**TASK STATEMENT**
In the entries below, the lines from the one with "Ülke (44, 352)" through the one with "(2025) (207, 466)" are to be copied exactly; both ends count.

**EXERCISE DATA**
•••••

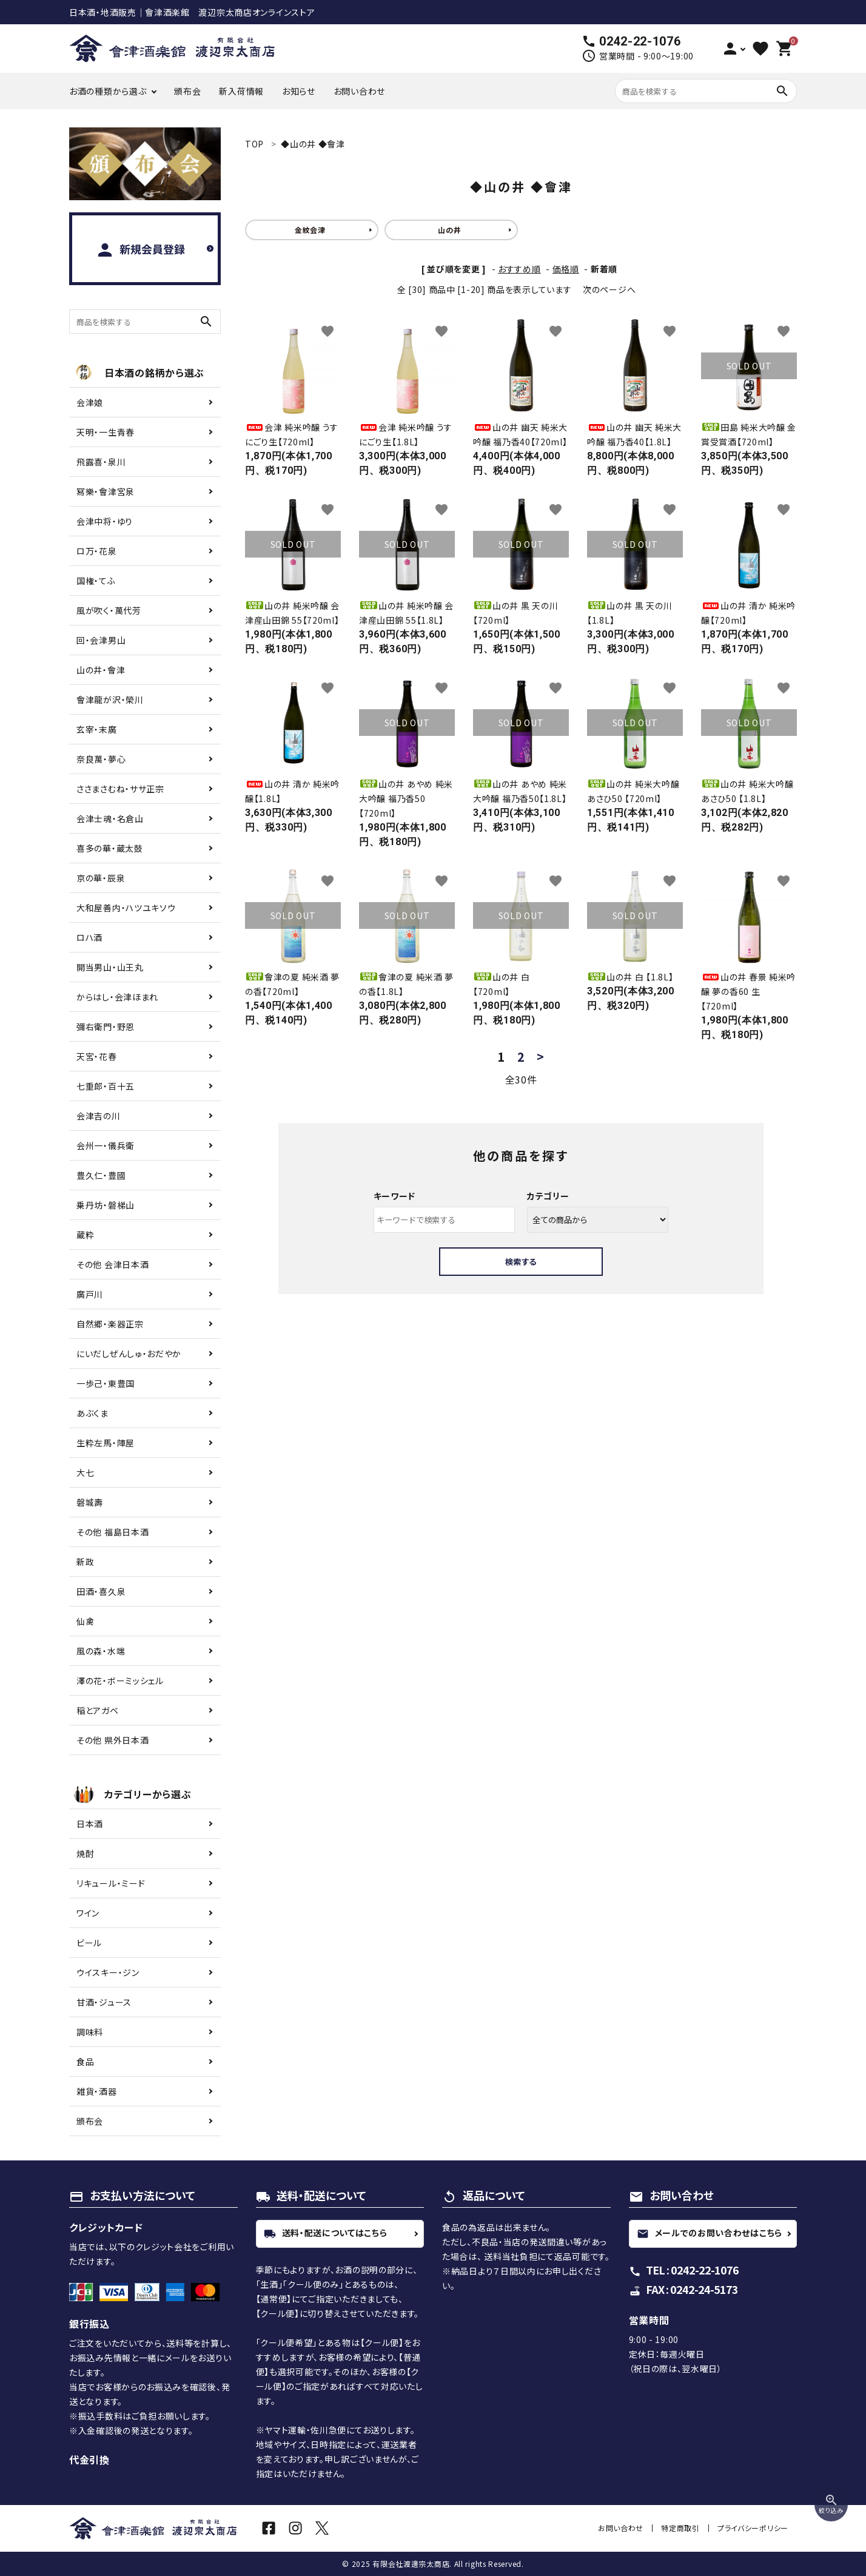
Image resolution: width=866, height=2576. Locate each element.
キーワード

•••••

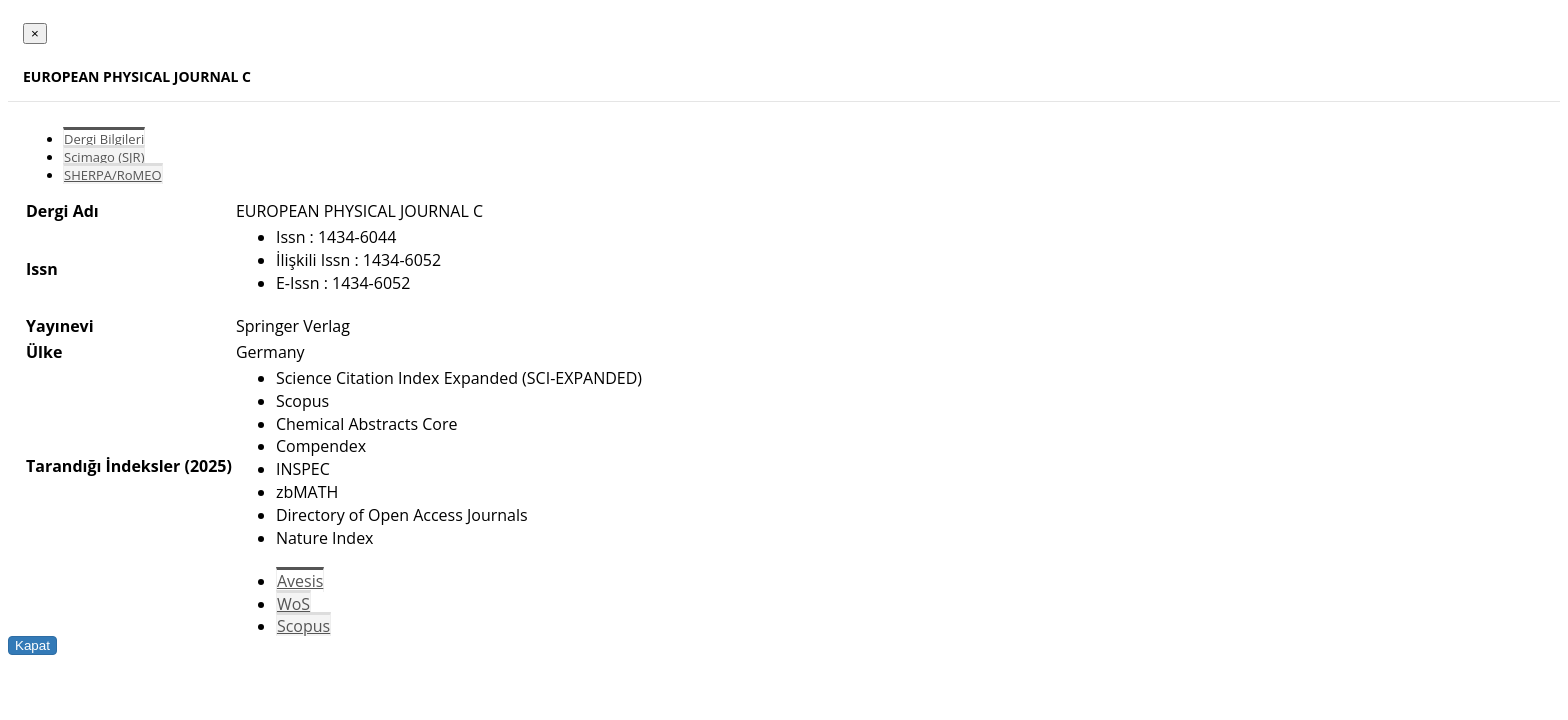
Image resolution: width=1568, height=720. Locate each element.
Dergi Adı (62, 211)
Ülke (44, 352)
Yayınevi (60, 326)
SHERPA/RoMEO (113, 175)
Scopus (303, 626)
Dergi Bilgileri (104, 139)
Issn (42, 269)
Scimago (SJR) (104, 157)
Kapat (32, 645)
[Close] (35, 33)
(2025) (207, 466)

•••••

**COMPLETED EXERCISE**
Ülke (44, 352)
Yayınevi (60, 326)
SHERPA/RoMEO (113, 175)
Scopus (303, 626)
Dergi Bilgileri (104, 139)
Issn (42, 269)
Scimago (SJR) (104, 157)
Kapat (32, 645)
[Close] (35, 33)
(2025) (207, 466)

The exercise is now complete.